Pasen, het leven, vieren we echt als we dat visioen
van Jezus nog met Hem mee willen dromen. En bereid zijn uit die droom te leven:
dat visioen waar maken in wat als taak of opdracht op onze weg komt. Samen met wie we tegen komen op die
levensweg.
Dat vieren we elke dag als we ons verheugd
verwonderen om de kracht van wat wij, gewone mensen, kunnen opbrengen in dienst
van elkaar en van een betere wereld.
Dat vieren we in verwondering om wat onze liefde,
ons doen, ons dragen, ons bidden vermag. In gezin en religieuze gemeenschap, in
kerk en wereld. Onze kracht: Gods gave.
Dankbare verwondering ook omdat we telkens weer de kracht vinden om vol te houden, om staande
te blijven. Om te blijven geloven in Gods goedheid. In de mens die bereid is
medemens te zijn. In een betere wereld. Tegen alle cynisme en ontmoediging in.
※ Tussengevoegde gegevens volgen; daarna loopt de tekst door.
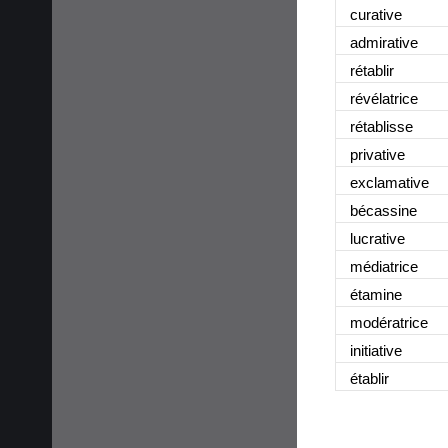
curative
admirative
rétablir
révélatrice
rétablisse
privative
exclamative
bécassine
lucrative
médiatrice
étamine
modératrice
initiative
établir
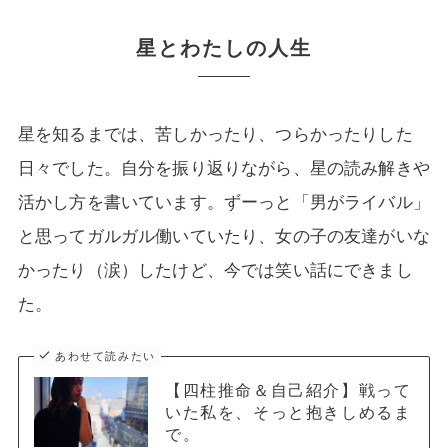
星とわたしの人生
星を知るまでは、苦しかったり、つらかったりした
日々でした。自分を振り返りながら、星の読み解きや
活かし方を書いています。ずーっと「男がライバル」
と思ってガルガル働いていたり、女の子の友達がいな
かったり（涙）したけど、今では笑い話にできまし
た。
あわせて読みたい
【四柱推命＆自己紹介】戦って
いた私を、そっと抱きしめるま
で。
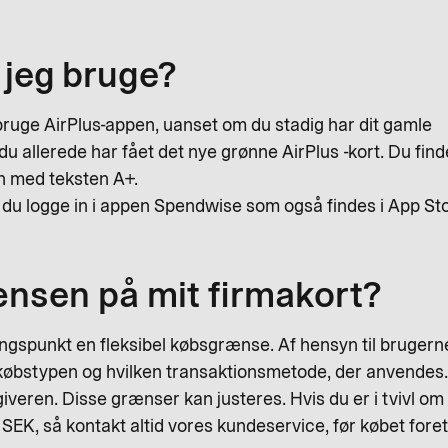
 jeg bruge?
 bruge AirPlus-appen, uanset om du stadig har dit gamle
u allerede har fået det nye grønne AirPlus -kort. Du fin
on med teksten A+.
a du logge in i appen Spendwise som også findes i App St
nsen på mit firmakort?
ngspunkt en fleksibel købsgrænse. Af hensyn til brugern
købstypen og hvilken transaktionsmetode, der anvendes
iveren. Disse grænser kan justeres. Hvis du er i tvivl o
SEK, så kontakt altid vores kundeservice, før købet fore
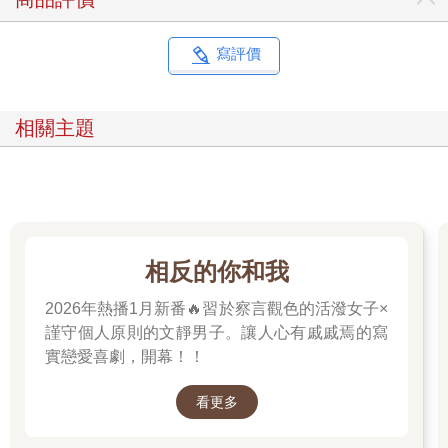
寫評價
相關主題
相反的你和我
2026年熱播1月新番🔥習於察言觀色的活潑女子×
謹守個人原則的文靜男子。讓人心有戚戚焉的寫
實戀愛喜劇，開幕！！
看更多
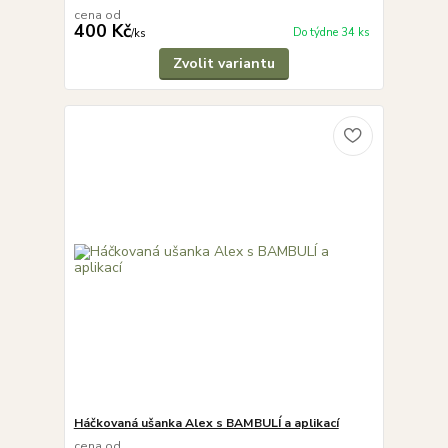
cena od
400 Kč
Do týdne 34 ks
/
ks
Zvolit variantu
Háčkovaná ušanka Alex s BAMBULÍ a aplikací
cena od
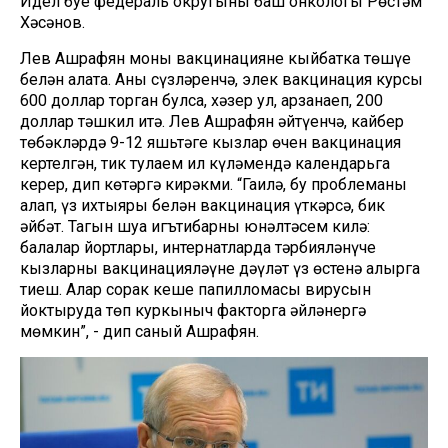
Идел буе федераль округының баш онкологы Рөстәм
Хәсәнов.
Лев Ашрафян моны вакцинациянең кыйбатка төшүе
белән аңлата. Аның сүзләренчә, элек вакцинация курсы
600 доллар торган булса, хәзер ул, арзанаеп, 200
доллар тәшкил итә. Лев Ашрафян әйтүенчә, кайбер
төбәкләрдә 9-12 яшьтәге кызлар өчен вакцинация
кертелгән, тик тулаем ил күләмендә календарьга
керер, дип көтәргә кирәкми. “Гаилә, бу проблеманы
аңлап, үз ихтыяры белән вакцинация үткәрсә, бик
әйбәт. Тагын шуңа игътибарны юнәлтәсем килә:
балалар йортлары, интернатларда тәрбияләнүче
кызларны вакцинацияләүне дәүләт үз өстенә алырга
тиеш. Алар соңрак кеше папилломасы вирусын
йоктыруда төп куркыныч факторга әйләнергә
мөмкин”, - дип саный Ашрафян.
Zo de weg van Christus gaan, die verrezen is. Met Hem als gezel. Altijd
weer naar Pasen toe.
Zalig Pasen.
Piet
Kramer, m. afr.
Van de
vergader tafel
Op de vergadering van de Europese provinciaals die gehouden werd in
Parijs van 19-20 Januari werd
uitgebreid gesproken of het wenselijk is om tot één Europese provincie te
komen. En hoe dat dan moet gaan.
Allereerst kwamen de reacties op dit idee van de
verschillende postkapitulaire vergaderingen ter tafel. Die benadrukten de
noodzaak om de confraters te raadplegen en allen de kans te geven om hun ideeën over de wenselijkheid en de
modellen van een Europese Provincie
naar voren te brengen. Men wilde meer helderheid over de voorstellen. Daarbij
werd wel benadrukt dat het subsidiariteitsbeginsel heel belangrijk zou zijn
voor het goed functioneren van zo ‘n provincie: Alles wat plaatselijk beter
geregeld kan worden moet ook plaatselijk
geregeld blijven, en plaatselijk betekent dan: op het niveau van de vroegere provincies
en als taken voor degenen die voor die vroegere provincies verantwoordelijk
blijven, namelijk de sector en de sector verantwoordelijke. Die taken en
bevoegdheden moeten niet worden opgeslokt door de bovenlaag: de ene Europese
provinciaal en zijn staf en/of Raad.
De leden van de postkapitulaire vergaderingen waren
verdeeld over de onmiddellijke noodzaak om tot één Europese Provincie te komen.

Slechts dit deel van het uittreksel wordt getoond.